Sep 29, 2013; Detroit, MI, USA; Detroit Lions running back Reggie Bush (21) receives congratulations from wide receiver Ryan Broyles (84) and running back Joique Bell (35) after scoring a touchdown in the second quarter against the Chicago Bears at Ford Field. Mandatory Credit: Rick Osentoski-USA TODAY Sports
Today we take a look at how the Detroit Lions running backs performed during the 2013 season with a little help from the fine folks at Pro Football Focus.
The radar chart below shows the Pro Football Focus grades for Reggie Bush and Joique Bell and compares them to the best, worst and league average ratings. PFF grades each player on each play to produce a massively useful tool for evaluating the totality of a player’s season compared to others at his position.
2013 Season Review
Reggie Bush was the Lions’ sexy free agent signing and while he largely lived up to the hype, it was Joique Bell who graded out as a top-ten running back by Pro Football Focus. Bush largely did his job in providing a home run threat out of the backfield and became the Lions first 1,000 yard rusher since Kevin Jones nearly a decade ago, but Bell out-rated Bush in each of the four areas PFF grades.
How did he do it? The biggest reason was consistency. Whereas Bush’s individual PFF game grades were up and down, Bell was a steady force with seven solidly positive games (overall rating of better than +1.0) compared to just solidly negative game (overall rating worse than -1.0). Bush was five in the green against four in the red. Bell won’t rip off the huge gains, but he proved to be a perfect pairing with Bush.
The Lions’ revamped offensive line deserves a lot of credit for the step forward in the running game, but Bush and Bell did their part as well.
Sometimes the flash and dash can blind a team from seeing what they have in a steady player like Bell but it doesn’t appear that will plague the Lions. Bell is set to become a restricted free agent and at the very least, the Lions will place a high enough tender on Bell to ward off any other interested parties. Bell has indicated a desire to forgo the entire charade and strike a deal on a longer term deal and the Lions would be wise to do so. Something in the neighborhood of three years would make sense for both sides and would keep Bell in Detroit through the duration of Bush’s contract.
With Bush and Bell entrenched as the two-man rotation, with both capable of taking on a bigger load if the other goes down with an injury, the depth behind them needs to be able to contribute in other ways. Montell Owens was brought in last offseason to be a special teams ace. He took a pay cut earlier in the offseason so he seems a good bet to remain with the team.

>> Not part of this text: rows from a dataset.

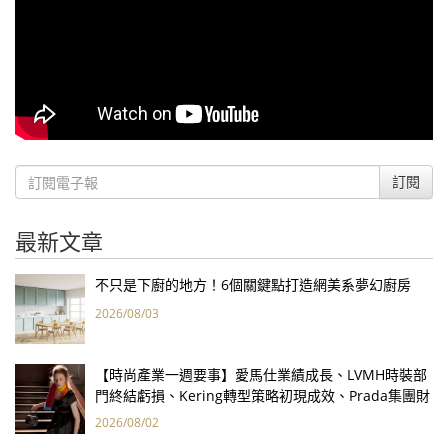
訂閱
最新文章
不只是下廚的地方！6個關鍵點打造網美系夢幻廚房
2026/08/03
【時尚產業一週要事】愛馬仕業績成長、LVMH時裝部
門終結虧損、Kering轉型策略初現成效、Prada集團財
報亮眼
2026/08/02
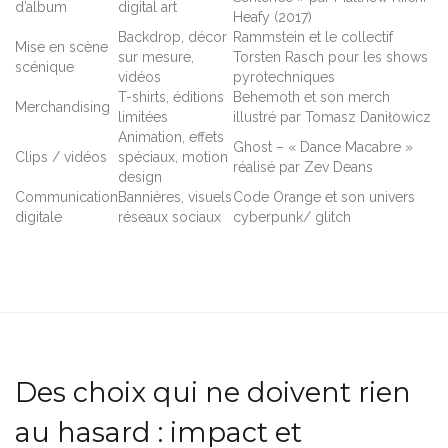
d’album
digital art
Heafy (2017)
Backdrop, décor
Rammstein et le collectif
Mise en scène
sur mesure,
Torsten Rasch pour les shows
scénique
vidéos
pyrotechniques
T-shirts, éditions
Behemoth et son merch
Merchandising
limitées
illustré par Tomasz Daniłowicz
Animation, effets
Ghost – « Dance Macabre »
Clips / vidéos
spéciaux, motion
réalisé par Zev Deans
design
Communication
Bannières, visuels
Code Orange et son univers
digitale
réseaux sociaux
cyberpunk/ glitch
Des choix qui ne doivent rien
au hasard : impact et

Theo Riddick can also contribute on special teams and gives the Lions a versatile option off the bench.
Unless the new coaching staff’s feels differently about Mikel Leshoure than their predecessors there just isn’t a reason to keep him on the roster. Beyond Riddick and Owens, the Lions may look to add a fullback to the roster, a position they didn’t carry with Scott Linehan running the offense. That possibility only further crowds the offensive backfield and doesn’t bode well for Leshoure.
If someone is willing to part with a draft pick for Leshoure trade him. If not, releasing Leshoure clears about $840,000 in salary cap space. That might not sound like a lot of savings, but it is more than Larry Warford will count against the Lions’ 2014 cap.
As free agency and the draft approach, running back is one of the few areas the Lions can sit back and feel content.